**Records from a data source:**
- Opening Delimiter -
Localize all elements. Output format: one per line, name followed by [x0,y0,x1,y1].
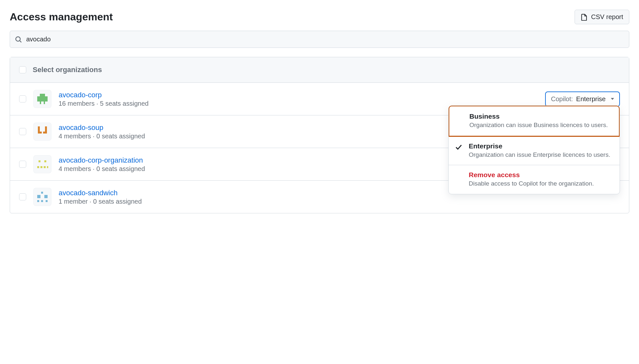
search-icon [15,36,22,43]
svg-rect-3 [40,102,41,104]
menu-item-business[interactable]: Business Organization can issue Business… [448,105,620,137]
menu-item-remove-access[interactable]: Remove access Disable access to Copilot … [449,165,620,194]
dropdown-value: Enterprise [576,95,606,103]
select-all-checkbox[interactable] [19,66,26,73]
avatar [33,123,51,141]
svg-point-0 [16,37,20,41]
org-subtitle: 1 member · 0 seats assigned [59,198,620,205]
csv-report-button[interactable]: CSV report [575,10,629,24]
row-checkbox[interactable] [19,193,26,200]
org-link[interactable]: avocado-corp [59,91,102,99]
org-link[interactable]: avocado-sandwich [59,189,118,197]
svg-rect-20 [46,200,48,202]
select-organizations-label: Select organizations [33,66,102,74]
page-title: Access management [10,11,113,23]
copilot-dropdown-menu: Business Organization can issue Business… [448,105,620,194]
file-icon [581,14,588,21]
row-checkbox[interactable] [19,95,26,102]
svg-rect-8 [43,132,47,134]
svg-rect-18 [37,200,39,202]
menu-item-title: Business [469,112,611,120]
copilot-dropdown-button[interactable]: Copilot: Enterprise [545,91,620,107]
chevron-down-icon [611,98,614,100]
menu-item-title: Enterprise [469,142,612,150]
svg-rect-16 [37,195,40,198]
svg-rect-11 [37,166,39,168]
avatar [33,155,51,173]
svg-rect-6 [38,132,42,134]
svg-rect-19 [41,200,43,202]
svg-rect-5 [38,126,40,132]
svg-rect-14 [47,166,48,168]
svg-rect-2 [37,96,48,102]
menu-item-description: Organization can issue Business licences… [469,121,611,130]
menu-item-description: Disable access to Copilot for the organi… [469,179,612,188]
svg-rect-9 [39,160,40,162]
org-link[interactable]: avocado-soup [59,123,103,132]
org-link[interactable]: avocado-corp-organization [59,156,143,164]
svg-rect-10 [44,160,46,162]
svg-rect-1 [40,94,45,96]
check-icon [455,144,462,151]
menu-item-enterprise[interactable]: Enterprise Organization can issue Enterp… [449,136,620,166]
avatar [33,188,51,206]
avatar [33,90,51,108]
svg-rect-17 [44,195,48,198]
organizations-panel: Select organizations avocado-corp 16 mem… [10,57,629,213]
svg-rect-12 [40,166,42,168]
svg-rect-15 [41,192,43,194]
svg-rect-4 [44,102,45,104]
svg-rect-13 [44,166,46,168]
search-input[interactable] [10,31,629,48]
table-row: avocado-corp 16 members · 5 seats assign… [10,83,629,115]
row-checkbox[interactable] [19,128,26,135]
menu-item-title: Remove access [469,171,612,179]
menu-item-description: Organization can issue Enterprise licenc… [469,151,612,159]
svg-rect-7 [45,126,47,132]
csv-report-label: CSV report [591,13,623,21]
dropdown-label: Copilot: [551,95,573,103]
panel-header: Select organizations [10,57,629,83]
row-checkbox[interactable] [19,161,26,168]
- Closing Delimiter -
**PROBLEM TO SOLVE:** Show, from the records above, every line that includes "report".

**ANSWER TO THIS TASK:**
csv-report-button[interactable]: CSV report [575,10,629,24]
csv-report-label: CSV report [591,13,623,21]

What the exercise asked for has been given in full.